Is it only because of the fact that it is asynchronous and can be used for long distance message transfer. An example of where other protocols will fail would help. Thanks.
Asked By : Sirius
Answered By : Pseudonym
Historical reasons, for the most part. Automotive systems started using CAN because nothing else was good, and now they've all standardised on it. Having said that, CAN has one particular feature which makes it ideal for this class of applications.
CAN dates from around the same time as Ethernet (Ethernet was commercialised in 1980, CAN in 1983 IIRC), and solves the same problem: attaching a moderate number of devices to a single bus.
When two Ethernet devices want to transmit at the same time, they both back off for a random amount of time, and the time increases as the number of tries increases. Neither sender proceeds immediately. This is the famous CSMA/CD protocol.

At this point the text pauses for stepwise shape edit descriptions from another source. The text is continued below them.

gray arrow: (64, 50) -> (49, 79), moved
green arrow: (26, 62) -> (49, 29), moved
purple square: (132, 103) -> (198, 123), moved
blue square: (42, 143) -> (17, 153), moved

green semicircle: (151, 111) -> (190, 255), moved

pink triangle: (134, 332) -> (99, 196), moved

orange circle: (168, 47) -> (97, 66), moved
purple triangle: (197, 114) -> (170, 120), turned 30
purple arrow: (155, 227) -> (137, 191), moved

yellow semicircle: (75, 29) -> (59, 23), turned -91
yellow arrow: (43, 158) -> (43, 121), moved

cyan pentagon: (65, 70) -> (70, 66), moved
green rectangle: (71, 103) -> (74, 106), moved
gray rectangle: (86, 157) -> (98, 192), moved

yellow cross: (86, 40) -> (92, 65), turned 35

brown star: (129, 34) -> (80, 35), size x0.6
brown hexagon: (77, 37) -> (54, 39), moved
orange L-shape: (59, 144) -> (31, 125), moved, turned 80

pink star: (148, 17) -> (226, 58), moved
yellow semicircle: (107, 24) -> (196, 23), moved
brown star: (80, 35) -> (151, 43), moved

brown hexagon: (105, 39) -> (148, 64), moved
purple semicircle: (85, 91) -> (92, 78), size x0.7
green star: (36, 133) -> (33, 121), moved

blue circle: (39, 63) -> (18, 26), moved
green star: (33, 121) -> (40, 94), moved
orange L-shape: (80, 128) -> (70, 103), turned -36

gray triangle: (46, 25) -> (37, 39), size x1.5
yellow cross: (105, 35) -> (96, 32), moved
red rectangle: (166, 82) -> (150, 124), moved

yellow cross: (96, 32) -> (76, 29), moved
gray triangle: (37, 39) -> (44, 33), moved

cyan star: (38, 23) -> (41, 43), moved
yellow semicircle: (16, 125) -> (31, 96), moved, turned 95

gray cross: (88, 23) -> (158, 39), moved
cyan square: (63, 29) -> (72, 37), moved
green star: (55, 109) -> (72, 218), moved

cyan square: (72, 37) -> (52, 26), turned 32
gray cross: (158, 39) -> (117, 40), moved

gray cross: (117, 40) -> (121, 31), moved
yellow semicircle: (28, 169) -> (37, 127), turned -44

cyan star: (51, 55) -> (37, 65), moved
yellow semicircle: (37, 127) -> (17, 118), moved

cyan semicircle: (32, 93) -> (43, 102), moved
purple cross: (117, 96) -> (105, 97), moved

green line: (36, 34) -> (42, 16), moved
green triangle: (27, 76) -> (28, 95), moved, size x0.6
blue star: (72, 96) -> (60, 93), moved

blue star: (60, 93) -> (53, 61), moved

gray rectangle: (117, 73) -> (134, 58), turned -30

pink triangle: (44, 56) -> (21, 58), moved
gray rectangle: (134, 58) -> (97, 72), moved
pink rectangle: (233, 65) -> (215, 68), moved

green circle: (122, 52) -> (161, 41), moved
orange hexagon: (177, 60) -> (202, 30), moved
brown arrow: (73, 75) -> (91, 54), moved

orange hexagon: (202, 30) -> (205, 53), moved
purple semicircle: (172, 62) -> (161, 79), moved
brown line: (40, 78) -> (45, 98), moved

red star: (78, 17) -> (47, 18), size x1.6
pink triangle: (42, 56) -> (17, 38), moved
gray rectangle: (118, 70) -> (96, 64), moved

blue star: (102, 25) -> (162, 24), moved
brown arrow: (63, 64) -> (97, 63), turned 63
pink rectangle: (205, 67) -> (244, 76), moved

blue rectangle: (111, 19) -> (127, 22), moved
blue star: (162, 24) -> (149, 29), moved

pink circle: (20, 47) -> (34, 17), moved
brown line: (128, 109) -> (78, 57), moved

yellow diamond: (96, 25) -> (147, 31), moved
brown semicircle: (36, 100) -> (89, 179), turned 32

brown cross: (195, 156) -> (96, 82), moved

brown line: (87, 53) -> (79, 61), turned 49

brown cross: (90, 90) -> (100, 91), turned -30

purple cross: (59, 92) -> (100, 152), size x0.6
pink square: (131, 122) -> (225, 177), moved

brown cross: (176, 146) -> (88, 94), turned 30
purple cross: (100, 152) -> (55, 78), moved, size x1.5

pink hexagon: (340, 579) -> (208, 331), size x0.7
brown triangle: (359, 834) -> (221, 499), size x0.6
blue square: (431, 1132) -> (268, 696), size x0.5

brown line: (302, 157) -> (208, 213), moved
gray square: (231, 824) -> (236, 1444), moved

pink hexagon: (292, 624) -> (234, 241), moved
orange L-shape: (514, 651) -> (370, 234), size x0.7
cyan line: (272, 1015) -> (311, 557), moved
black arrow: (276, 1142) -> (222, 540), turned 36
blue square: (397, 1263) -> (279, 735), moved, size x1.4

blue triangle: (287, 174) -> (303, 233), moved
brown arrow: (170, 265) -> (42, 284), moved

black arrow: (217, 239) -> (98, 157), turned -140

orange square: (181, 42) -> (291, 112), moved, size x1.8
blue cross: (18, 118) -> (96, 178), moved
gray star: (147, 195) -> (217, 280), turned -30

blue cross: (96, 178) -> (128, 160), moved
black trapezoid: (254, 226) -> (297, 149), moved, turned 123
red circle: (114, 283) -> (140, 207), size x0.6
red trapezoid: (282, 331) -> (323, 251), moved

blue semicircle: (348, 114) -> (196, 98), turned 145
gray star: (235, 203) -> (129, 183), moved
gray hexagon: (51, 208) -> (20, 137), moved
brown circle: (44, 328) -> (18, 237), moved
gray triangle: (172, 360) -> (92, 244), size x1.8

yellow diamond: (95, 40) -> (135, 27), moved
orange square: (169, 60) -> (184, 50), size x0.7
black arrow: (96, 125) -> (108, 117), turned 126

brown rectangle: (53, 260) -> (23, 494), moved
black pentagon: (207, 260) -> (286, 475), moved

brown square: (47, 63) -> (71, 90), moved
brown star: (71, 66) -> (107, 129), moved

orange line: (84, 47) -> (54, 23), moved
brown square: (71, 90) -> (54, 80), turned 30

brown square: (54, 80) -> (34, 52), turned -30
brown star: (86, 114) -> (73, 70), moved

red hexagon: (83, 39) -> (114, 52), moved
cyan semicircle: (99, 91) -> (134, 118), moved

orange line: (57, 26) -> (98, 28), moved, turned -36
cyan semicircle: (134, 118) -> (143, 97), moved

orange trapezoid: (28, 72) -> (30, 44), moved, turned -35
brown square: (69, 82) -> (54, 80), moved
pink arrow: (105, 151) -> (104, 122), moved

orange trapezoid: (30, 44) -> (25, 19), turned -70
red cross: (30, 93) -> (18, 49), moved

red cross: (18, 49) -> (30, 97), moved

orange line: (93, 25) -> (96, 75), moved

As any network engineer knows, this has a bunch of unfortunate implications, one of which is that the effective maximum capacity of a shared Ethernet wire is around 30% of the theoretical capacity. (Obviously point-to-point full duplex Ethernet connections can get much closer, because there is no contention.)
With CAN, messages have a priority, and the priority is in the frame header. If two devices want to transmit at the same time, only the lower-priority message backs off. Not only does this increase the practical capacity of the bus, the designer gets something that's much closer to a real-time guarantee. That is valuable in the world of metal, speed, and danger.
The difference doesn't matter so much these days, since networks are much faster than they were in 1983, so even 30% utilisation is still a lot of bandwidth. But still, a near-guarantee is a near-guarantee.